- TASK BRIEF:
The word "Hjul" occurs in some lines of the listing. Copy those lines.

- RECORDS SHOWN:
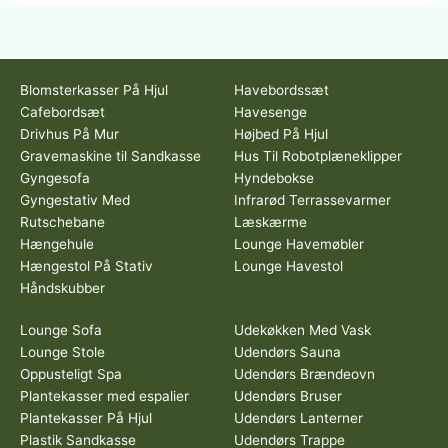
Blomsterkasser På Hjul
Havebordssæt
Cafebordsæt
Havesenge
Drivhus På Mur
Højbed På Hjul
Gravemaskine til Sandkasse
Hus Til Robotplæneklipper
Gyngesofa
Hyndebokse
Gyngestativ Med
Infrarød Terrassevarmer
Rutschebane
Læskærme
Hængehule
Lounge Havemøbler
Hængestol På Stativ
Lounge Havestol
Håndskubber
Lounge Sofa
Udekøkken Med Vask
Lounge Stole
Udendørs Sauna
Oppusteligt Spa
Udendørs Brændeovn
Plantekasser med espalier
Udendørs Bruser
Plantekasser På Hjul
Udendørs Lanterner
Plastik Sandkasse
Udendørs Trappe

--

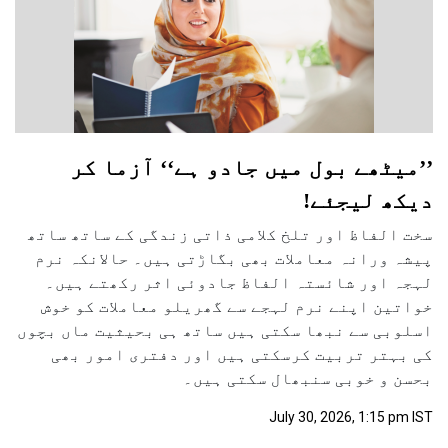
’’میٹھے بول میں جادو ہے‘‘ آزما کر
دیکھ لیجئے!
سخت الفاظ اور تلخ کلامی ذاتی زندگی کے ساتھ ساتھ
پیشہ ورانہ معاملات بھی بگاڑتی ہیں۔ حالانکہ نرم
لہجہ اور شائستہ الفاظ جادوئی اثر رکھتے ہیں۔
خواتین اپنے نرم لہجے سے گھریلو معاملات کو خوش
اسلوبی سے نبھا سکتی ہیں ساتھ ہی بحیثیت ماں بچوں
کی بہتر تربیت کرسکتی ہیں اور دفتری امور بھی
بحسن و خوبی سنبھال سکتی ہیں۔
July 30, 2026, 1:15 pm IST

- ANSWER FOR THIS EXERCISE:
Blomsterkasser På Hjul
Højbed På Hjul
Plantekasser På Hjul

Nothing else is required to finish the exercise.